Below are records; reproduce exactly the lines from the one containing "1-1.フリーランスのイン" through the end, both included, and only those.
*** Records for processing Section Begins ***
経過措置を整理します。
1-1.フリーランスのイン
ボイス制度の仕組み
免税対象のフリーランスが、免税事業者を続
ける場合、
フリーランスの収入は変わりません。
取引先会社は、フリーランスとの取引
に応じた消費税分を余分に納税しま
*** Records for processing Section Ends ***
■ **Response area**
1-1.フリーランスのイン
ボイス制度の仕組み
免税対象のフリーランスが、免税事業者を続
ける場合、
フリーランスの収入は変わりません。
取引先会社は、フリーランスとの取引
に応じた消費税分を余分に納税しま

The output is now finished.